### [Material provided]
==========
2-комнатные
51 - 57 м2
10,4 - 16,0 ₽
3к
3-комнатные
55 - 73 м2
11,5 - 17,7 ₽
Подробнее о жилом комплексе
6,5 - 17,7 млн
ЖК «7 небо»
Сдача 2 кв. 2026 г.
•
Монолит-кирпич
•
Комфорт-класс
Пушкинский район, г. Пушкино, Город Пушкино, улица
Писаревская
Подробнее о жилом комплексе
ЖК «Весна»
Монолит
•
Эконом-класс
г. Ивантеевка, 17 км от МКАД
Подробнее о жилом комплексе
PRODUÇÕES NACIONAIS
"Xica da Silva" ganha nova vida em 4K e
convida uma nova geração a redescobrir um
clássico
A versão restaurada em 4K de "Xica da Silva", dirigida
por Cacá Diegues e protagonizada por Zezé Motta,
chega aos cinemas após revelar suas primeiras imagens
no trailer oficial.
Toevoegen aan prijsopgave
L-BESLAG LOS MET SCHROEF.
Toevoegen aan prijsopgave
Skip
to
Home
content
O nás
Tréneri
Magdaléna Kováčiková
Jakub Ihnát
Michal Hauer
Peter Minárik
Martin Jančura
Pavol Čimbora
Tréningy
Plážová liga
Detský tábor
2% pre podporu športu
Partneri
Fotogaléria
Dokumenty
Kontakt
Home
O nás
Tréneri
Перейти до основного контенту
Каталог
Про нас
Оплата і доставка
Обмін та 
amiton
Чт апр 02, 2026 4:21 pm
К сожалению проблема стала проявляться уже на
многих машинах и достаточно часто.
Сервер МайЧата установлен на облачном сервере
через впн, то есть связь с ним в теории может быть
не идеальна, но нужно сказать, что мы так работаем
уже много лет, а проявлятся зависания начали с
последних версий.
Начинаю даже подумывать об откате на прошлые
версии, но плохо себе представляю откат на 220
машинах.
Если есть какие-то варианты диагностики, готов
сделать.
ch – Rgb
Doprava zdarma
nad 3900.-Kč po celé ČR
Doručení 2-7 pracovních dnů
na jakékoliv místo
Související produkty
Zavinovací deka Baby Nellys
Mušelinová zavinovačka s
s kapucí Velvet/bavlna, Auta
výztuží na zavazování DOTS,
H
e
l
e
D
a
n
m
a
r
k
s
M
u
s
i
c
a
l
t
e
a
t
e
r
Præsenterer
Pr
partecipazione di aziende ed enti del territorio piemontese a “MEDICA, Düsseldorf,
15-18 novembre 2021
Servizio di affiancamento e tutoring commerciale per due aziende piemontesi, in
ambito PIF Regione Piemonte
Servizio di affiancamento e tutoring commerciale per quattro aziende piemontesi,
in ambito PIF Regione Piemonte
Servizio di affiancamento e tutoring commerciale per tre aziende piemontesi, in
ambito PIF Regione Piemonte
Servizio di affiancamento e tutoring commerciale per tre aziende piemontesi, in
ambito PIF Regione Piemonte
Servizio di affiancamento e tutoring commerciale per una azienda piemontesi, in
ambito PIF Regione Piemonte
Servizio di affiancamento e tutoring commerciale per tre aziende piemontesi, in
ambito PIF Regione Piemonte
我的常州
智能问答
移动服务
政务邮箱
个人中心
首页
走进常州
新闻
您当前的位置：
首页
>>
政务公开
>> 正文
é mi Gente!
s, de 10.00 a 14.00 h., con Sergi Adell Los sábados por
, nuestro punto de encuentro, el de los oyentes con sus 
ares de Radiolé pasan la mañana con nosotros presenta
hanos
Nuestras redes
==========
### [What needs to be done]
So that nothing is lost, write out each record exactly as it appears above.

### [Task result]
2-комнатные
51 - 57 м2
10,4 - 16,0 ₽
3к
3-комнатные
55 - 73 м2
11,5 - 17,7 ₽
Подробнее о жилом комплексе
6,5 - 17,7 млн
ЖК «7 небо»
Сдача 2 кв. 2026 г.
•
Монолит-кирпич
•
Комфорт-класс
Пушкинский район, г. Пушкино, Город Пушкино, улица
Писаревская
Подробнее о жилом комплексе
ЖК «Весна»
Монолит
•
Эконом-класс
г. Ивантеевка, 17 км от МКАД
Подробнее о жилом комплексе
PRODUÇÕES NACIONAIS
"Xica da Silva" ganha nova vida em 4K e
convida uma nova geração a redescobrir um
clássico
A versão restaurada em 4K de "Xica da Silva", dirigida
por Cacá Diegues e protagonizada por Zezé Motta,
chega aos cinemas após revelar suas primeiras imagens
no trailer oficial.
Toevoegen aan prijsopgave
L-BESLAG LOS MET SCHROEF.
Toevoegen aan prijsopgave
Skip
to
Home
content
O nás
Tréneri
Magdaléna Kováčiková
Jakub Ihnát
Michal Hauer
Peter Minárik
Martin Jančura
Pavol Čimbora
Tréningy
Plážová liga
Detský tábor
2% pre podporu športu
Partneri
Fotogaléria
Dokumenty
Kontakt
Home
O nás
Tréneri
Перейти до основного контенту
Каталог
Про нас
Оплата і доставка
Обмін та 
amiton
Чт апр 02, 2026 4:21 pm
К сожалению проблема стала проявляться уже на
многих машинах и достаточно часто.
Сервер МайЧата установлен на облачном сервере
через впн, то есть связь с ним в теории может быть
не идеальна, но нужно сказать, что мы так работаем
уже много лет, а проявлятся зависания начали с
последних версий.
Начинаю даже подумывать об откате на прошлые
версии, но плохо себе представляю откат на 220
машинах.
Если есть какие-то варианты диагностики, готов
сделать.
ch – Rgb
Doprava zdarma
nad 3900.-Kč po celé ČR
Doručení 2-7 pracovních dnů
na jakékoliv místo
Související produkty
Zavinovací deka Baby Nellys
Mušelinová zavinovačka s
s kapucí Velvet/bavlna, Auta
výztuží na zavazování DOTS,
H
e
l
e
D
a
n
m
a
r
k
s
M
u
s
i
c
a
l
t
e
a
t
e
r
Præsenterer
Pr
partecipazione di aziende ed enti del territorio piemontese a “MEDICA, Düsseldorf,
15-18 novembre 2021
Servizio di affiancamento e tutoring commerciale per due aziende piemontesi, in
ambito PIF Regione Piemonte
Servizio di affiancamento e tutoring commerciale per quattro aziende piemontesi,
in ambito PIF Regione Piemonte
Servizio di affiancamento e tutoring commerciale per tre aziende piemontesi, in
ambito PIF Regione Piemonte
Servizio di affiancamento e tutoring commerciale per tre aziende piemontesi, in
ambito PIF Regione Piemonte
Servizio di affiancamento e tutoring commerciale per una azienda piemontesi, in
ambito PIF Regione Piemonte
Servizio di affiancamento e tutoring commerciale per tre aziende piemontesi, in
ambito PIF Regione Piemonte
我的常州
智能问答
移动服务
政务邮箱
个人中心
首页
走进常州
新闻
您当前的位置：
首页
>>
政务公开
>> 正文
é mi Gente!
s, de 10.00 a 14.00 h., con Sergi Adell Los sábados por
, nuestro punto de encuentro, el de los oyentes con sus 
ares de Radiolé pasan la mañana con nosotros presenta
hanos
Nuestras redes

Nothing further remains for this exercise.